TEL AVIV – In the latest trouncing of the BDS movement, American businessman and philanthropist Mortimer Zuckerman launches a game-changing $100 million initiative aimed at fostering scientific collaboration between the United States and Israel.

Zuckerman announced the launch of the Zuckerman STEM Leadership Program in New York on Tuesday in the presence of NY Governor Andrew Cuomo and a host of Nobel laureates and business leaders (pictured).

The program, which was roundly endorsed by senators, CEOs of global giants like Google and even by Israeli Prime Minister Benjamin Netanyahu, is designed to support future generations of leaders in science, technology, engineering and math in the U.S. and Israel.

In addition to bolstering Israeli research institutions by providing access to large-scale funding, the program will also give America’s highest-achieving post-doctoral researchers and graduate students the chance to collaborate with Israel’s top research institutions including the Technion-Israel Institute of Technology and the Weizmann Institute of Science.

“The result will help transform not just the work of the scholars involved, but the way the United States and Israel approach collaboration and cooperation across the sciences,” said Zuckerman.

According to Netanyahu, the initiative will also serve to counteract Israel’s “brain drain,” the term used to explain the growing phenomenon of emigration by Israeli scientists and academics.
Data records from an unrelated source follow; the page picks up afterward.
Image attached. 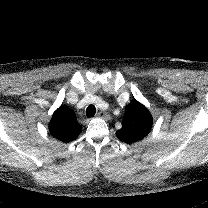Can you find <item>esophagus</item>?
<instances>
[{
    "instance_id": "1",
    "label": "esophagus",
    "mask_w": 208,
    "mask_h": 208,
    "mask_svg": "<svg viewBox=\"0 0 208 208\" xmlns=\"http://www.w3.org/2000/svg\"><path fill=\"white\" fill-rule=\"evenodd\" d=\"M110 115L107 113V112H105V111H100L98 114H97V117L98 118H103V119H109L110 117H109Z\"/></svg>"
}]
</instances>
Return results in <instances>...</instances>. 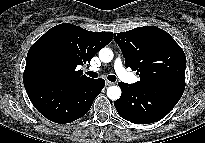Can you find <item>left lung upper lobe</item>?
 Segmentation results:
<instances>
[{
	"mask_svg": "<svg viewBox=\"0 0 205 143\" xmlns=\"http://www.w3.org/2000/svg\"><path fill=\"white\" fill-rule=\"evenodd\" d=\"M115 42L125 57V66L137 71L136 86L185 81L186 56L166 31L155 26L117 33Z\"/></svg>",
	"mask_w": 205,
	"mask_h": 143,
	"instance_id": "obj_1",
	"label": "left lung upper lobe"
}]
</instances>
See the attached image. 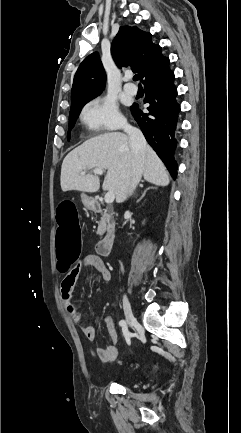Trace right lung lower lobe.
<instances>
[{"label":"right lung lower lobe","mask_w":241,"mask_h":433,"mask_svg":"<svg viewBox=\"0 0 241 433\" xmlns=\"http://www.w3.org/2000/svg\"><path fill=\"white\" fill-rule=\"evenodd\" d=\"M174 73L169 63L157 74L146 79L144 103H149L148 113L131 107L132 114L140 126L146 140L165 163L167 169L176 178L177 163L175 150L177 147V125L180 105L176 100L177 89L173 84Z\"/></svg>","instance_id":"1"}]
</instances>
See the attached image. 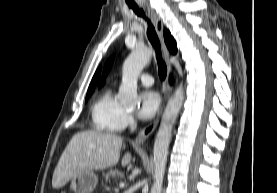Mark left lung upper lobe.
<instances>
[{
	"instance_id": "obj_1",
	"label": "left lung upper lobe",
	"mask_w": 277,
	"mask_h": 193,
	"mask_svg": "<svg viewBox=\"0 0 277 193\" xmlns=\"http://www.w3.org/2000/svg\"><path fill=\"white\" fill-rule=\"evenodd\" d=\"M113 60H114V56H112L111 58L108 59L106 65H105L104 74H103L102 80L99 84V87L102 86L105 83V77H106L107 73L109 72V70L112 66Z\"/></svg>"
}]
</instances>
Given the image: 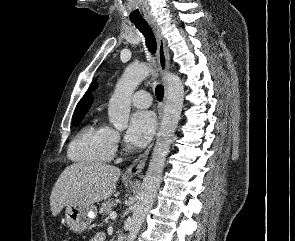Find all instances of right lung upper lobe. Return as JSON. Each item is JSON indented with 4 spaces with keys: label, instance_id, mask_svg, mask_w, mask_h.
I'll return each instance as SVG.
<instances>
[{
    "label": "right lung upper lobe",
    "instance_id": "obj_1",
    "mask_svg": "<svg viewBox=\"0 0 295 241\" xmlns=\"http://www.w3.org/2000/svg\"><path fill=\"white\" fill-rule=\"evenodd\" d=\"M91 103H92V96L90 92L87 91L82 97V99L79 101V103L77 104V107L74 112V117L85 115Z\"/></svg>",
    "mask_w": 295,
    "mask_h": 241
}]
</instances>
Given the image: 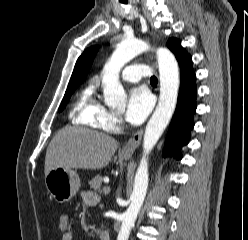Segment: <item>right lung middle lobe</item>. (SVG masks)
I'll return each instance as SVG.
<instances>
[{
	"mask_svg": "<svg viewBox=\"0 0 248 240\" xmlns=\"http://www.w3.org/2000/svg\"><path fill=\"white\" fill-rule=\"evenodd\" d=\"M80 83L81 81H70L69 82L64 98L62 100V103L58 109V112H61L64 109L72 93L76 90V88L80 85Z\"/></svg>",
	"mask_w": 248,
	"mask_h": 240,
	"instance_id": "right-lung-middle-lobe-1",
	"label": "right lung middle lobe"
}]
</instances>
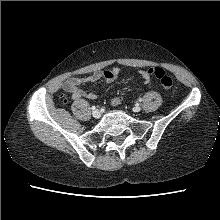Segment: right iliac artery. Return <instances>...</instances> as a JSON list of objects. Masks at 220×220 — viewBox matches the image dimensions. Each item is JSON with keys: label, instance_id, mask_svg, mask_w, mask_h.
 <instances>
[{"label": "right iliac artery", "instance_id": "obj_1", "mask_svg": "<svg viewBox=\"0 0 220 220\" xmlns=\"http://www.w3.org/2000/svg\"><path fill=\"white\" fill-rule=\"evenodd\" d=\"M92 110H95L96 109V107L95 106H92V108H91Z\"/></svg>", "mask_w": 220, "mask_h": 220}]
</instances>
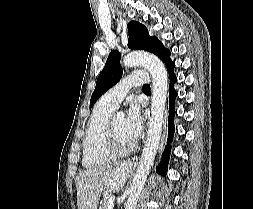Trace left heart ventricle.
I'll use <instances>...</instances> for the list:
<instances>
[{
  "label": "left heart ventricle",
  "mask_w": 253,
  "mask_h": 209,
  "mask_svg": "<svg viewBox=\"0 0 253 209\" xmlns=\"http://www.w3.org/2000/svg\"><path fill=\"white\" fill-rule=\"evenodd\" d=\"M116 144L119 148H127L134 142L129 138L125 128V118L116 116L113 123Z\"/></svg>",
  "instance_id": "left-heart-ventricle-1"
}]
</instances>
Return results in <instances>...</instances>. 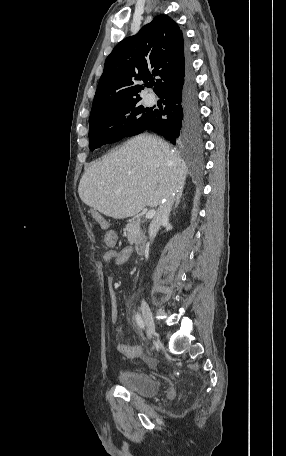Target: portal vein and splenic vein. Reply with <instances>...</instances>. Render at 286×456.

Netanyahu said the project will help bring back home some of Israel’s most brilliant sons and daughters, allow them to advance their own careers here, and in so doing contribute to Israel’s growing scientific excellence.”

“It will also enable some of America’s brightest young scientists to conduct their research in Israel,” the prime minister added.

Speaking at the VIP launch, Governor Cuomo commented on the “deep and unparalleled connection” between New York and Israel.

“[T]he Zuckerman Scholars Program is a prime example of how we can keep that relationship strong today and in the future,” said Cuomo. “By helping some of America’s best and brightest students work and learn alongside leading researchers in Israel, this program gives us a new model for cooperation and partnership that will ultimately better society as a whole.”